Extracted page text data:
::::::::::

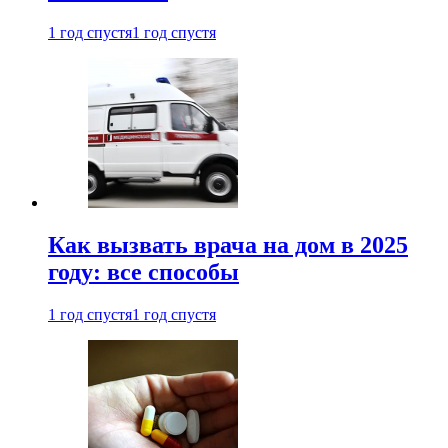
1 год спустя
1 год спустя
Как вызвать врача на дом в 2025
году: все способы
1 год спустя
1 год спустя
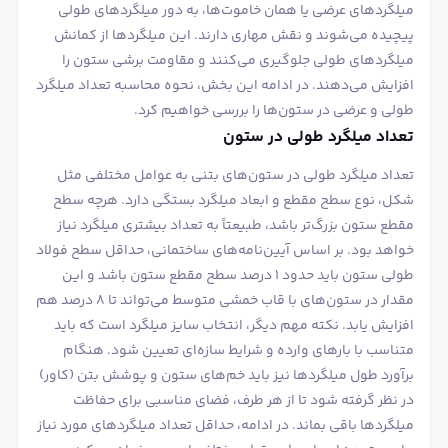
میلگردهای عرضی یا همان خاموت‌ها، به دور میلگردهای طولی
پیچیده می‌شوند و نقش مهاری دارند. این میلگردها از کمانش
میلگردهای طولی جلوگیری می‌کنند و مقاومت برشی ستون را
افزایش می‌دهند. در ادامه این بخش، نحوه محاسبه تعداد میلگرد
طولی و عرضی در ستون‌ها را بررسی خواهیم کرد.
تعداد میلگرد طولی در ستون
تعداد میلگرد طولی در ستون‌های بتنی به عوامل مختلفی مثل
شکل، نوع سطح مقطع و ابعاد میلگرد بستگی دارد. هرچه سطح
مقطع ستون بزرگ‌تر باشد، طبیعتاً به تعداد بیشتری میلگرد نیاز
خواهد بود. بر اساس آیین‌نامه‌های ساختمانی، حداقل سطح فولاد
طولی ستون باید حدود ۱ درصد سطح مقطع ستون باشد و این
مقدار در ستون‌های با قاب خمشی متوسط می‌تواند تا ۸ درصد هم
افزایش یابد. نکته مهم دیگر، انتخاب سایز میلگرد است که باید
متناسب با بارهای وارده و شرایط سازه‌ای تعیین شود. هنگام
برآورد طول میلگردها نیز باید خم‌های ستون و پوشش بتن (کاور)
در نظر گرفته شود تا از هر طرف، فضای مناسبی برای حفاظت
میلگردها باقی بماند. در ادامه، حداقل تعداد میلگردهای مورد نیاز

::::::::::

* **Work order**:
Repeat every record above exactly. Omit the pictures.

* **Output for this task**:
1 год спустя
1 год спустя
Как вызвать врача на дом в 2025
году: все способы
1 год спустя
1 год спустя
میلگردهای عرضی یا همان خاموت‌ها، به دور میلگردهای طولی
پیچیده می‌شوند و نقش مهاری دارند. این میلگردها از کمانش
میلگردهای طولی جلوگیری می‌کنند و مقاومت برشی ستون را
افزایش می‌دهند. در ادامه این بخش، نحوه محاسبه تعداد میلگرد
طولی و عرضی در ستون‌ها را بررسی خواهیم کرد.
تعداد میلگرد طولی در ستون
تعداد میلگرد طولی در ستون‌های بتنی به عوامل مختلفی مثل
شکل، نوع سطح مقطع و ابعاد میلگرد بستگی دارد. هرچه سطح
مقطع ستون بزرگ‌تر باشد، طبیعتاً به تعداد بیشتری میلگرد نیاز
خواهد بود. بر اساس آیین‌نامه‌های ساختمانی، حداقل سطح فولاد
طولی ستون باید حدود ۱ درصد سطح مقطع ستون باشد و این
مقدار در ستون‌های با قاب خمشی متوسط می‌تواند تا ۸ درصد هم
افزایش یابد. نکته مهم دیگر، انتخاب سایز میلگرد است که باید
متناسب با بارهای وارده و شرایط سازه‌ای تعیین شود. هنگام
برآورد طول میلگردها نیز باید خم‌های ستون و پوشش بتن (کاور)
در نظر گرفته شود تا از هر طرف، فضای مناسبی برای حفاظت
میلگردها باقی بماند. در ادامه، حداقل تعداد میلگردهای مورد نیاز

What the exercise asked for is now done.